Diving Deep into the Latest on Project Leyden, Valhalla & Hermes - JVM Weekly vol. 146

1. What’s new in Project Leyden?

Certain projects in the JVM have wider awareness than others. Loom and Valhalla are names most people are familiar with, and Panama might also ring a bell for some in the community, even while I assume that many would prefer not to engage with it too extensively 😀. On the other hand, there are less popular projects like Leyden, which are intricately linked to the technical side of the JVM. Despite their specialized focus, they are, in my opinion, extremely intriguing. I’m pleased to share that, armed with the latest information directly from the JVM Language Summit, I can once again provide an overview of the objectives and also highlight the most recent progress of this project.

Leyden introduces a significant transformation to Java optimization by implementing a method originally described as ‘shifting and constraining’ of computation. Instead of solely depending on runtime compilation, Leyden moves some of the required optimization processes to earlier stages (like Ahead-of-Time compilation, Application Class Data Sharing time or Linking), based on the specific program and runtime environment needs. After all, we exist in an era of autoscaling, clouds, and various kubernetes-like environments, with much different needs.

The primary new component introduced by Leyden is referred to as ‘condensers’. These can be viewed as specialized tools that executes in a sequential manner, enhancing the application code. The procedure begins with a basic application configuration. As it passes through each condenser, transformations are implemented until the final stage is achieved: an optimized version intended for efficient execution time.

To draw a comparison, the mechanism of Leyden’s condenser is similar to middleware in web frameworks like Express.js for Node.js. In the realm of web development, middleware intercepts requests, processes them, and may even modify them before they arrive at their final destination. In a similar vein, Leyden capacitors take ApplicationModel – a fixed representation of the application – and generate an upgraded version of it. This method guarantees that the original model stays intact, while optimizations yield new, enhanced versions. As you see, barebone condenser interface is fairly straightforward.

interface Condenser {
    ApplicationModel condense(ApplicationModel model);
}

Certainly, the entire magic is rooted in the ApplicationModel class, but those who are interested are urged to read the article Toward Condensers by Brian Goetz, Mark Reinhold, & Paul Sandoz. There, you will also discover more details and code examples. I’ll provide another sample here, which I believe effectively demonstrates the use of:

@Override
public ApplicationModel condense(ApplicationModel model) {
    ModelUpdater updater = model.updater();
    Stream.concat(model.modules(), model.classPath())
        .flatMap(model::classes)
        .forEach(classKey -> {
            ClassModel cm =  if (cm != null) {
                                /// do transformation on Classes
                updater.addToContainer(classKey, ClassContents.of(cm));
            }
        });
    return updater.apply();
}

However, Leyden doesn’t solely depend on static transformation. Java currently employs the so-called Tiered Compilation strategy to reach optimal performance. It starts from Level 0, where the JVM starts interpreting bytecode, and applications gradually advance to Level 4, which already utilizes optimized code. The subsequent stages are achieved while the application is in operation. If you require more information, a comprehensive text titled How Tiered Compilation works in OpenJDK on this subject was recently published by Cesar Soares from Microsoft. As you probably guessed from this section theme, Leyden enhances this process.

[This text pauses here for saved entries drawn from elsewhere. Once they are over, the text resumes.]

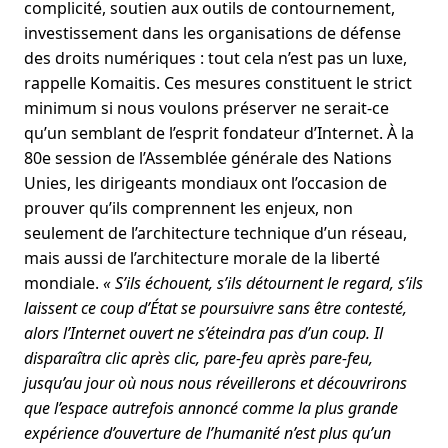
complicité, soutien aux outils de contournement,
investissement dans les organisations de défense
des droits numériques : tout cela n’est pas un luxe,
rappelle Komaitis. Ces mesures constituent le strict
minimum si nous voulons préserver ne serait-ce
qu’un semblant de l’esprit fondateur d’Internet. À la
80e session de l’Assemblée générale des Nations
Unies, les dirigeants mondiaux ont l’occasion de
prouver qu’ils comprennent les enjeux, non
seulement de l’architecture technique d’un réseau,
mais aussi de l’architecture morale de la liberté
mondiale.
« S’ils échouent, s’ils détournent le regard, s’ils
laissent ce coup d’État se poursuivre sans être contesté,
alors l’Internet ouvert ne s’éteindra pas d’un coup. Il
disparaîtra clic après clic, pare-feu après pare-feu,
jusqu’au jour où nous nous réveillerons et découvrirons
que l’espace autrefois annoncé comme la plus grande
expérience d’ouverture de l’humanité n’est plus qu’un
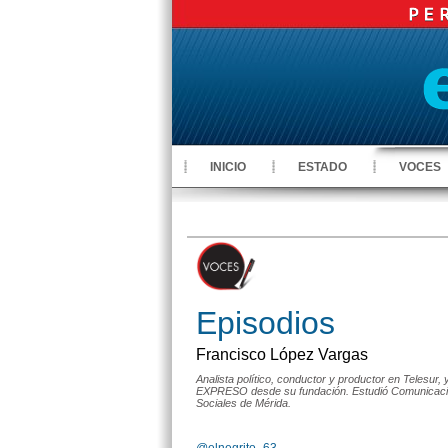
INICIO
ESTADO
VOCES
Episodios
Francisco López Vargas
Analista político, conductor y productor en Telesur,
EXPRESO desde su fundación. Estudió Comunicación
Sociales de Mérida.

The previously mentioned update from the JVM Language Summit introduces what are known as ‘training runs’. These are simulations of an application’s performance used to gather behavioural data. By examining the application’s behaviour in various scenarios at runtime, condensers can gain crucial information about the application’s behaviour in a production setting. In this manner, the enhancements made are not solely based on theoretical models, but are grounded in actual application dynamics – as is the case, for instance, with Profile-Guided Optimizations (PGO) in GraalVM. By the way, GraalVM, with its native images, would also be considered as yet another condenser in the future.

Leyden utilizes the data obtained from the ‘training runs’ to implement crucial optimizations even before it begins operation. As a result, when a standard tiered Java system initiates an application, it already possesses an advantage. This anticipatory strategy not only accelerates the ‘warm-up’ phase but also facilitates extended durations of optimal performance.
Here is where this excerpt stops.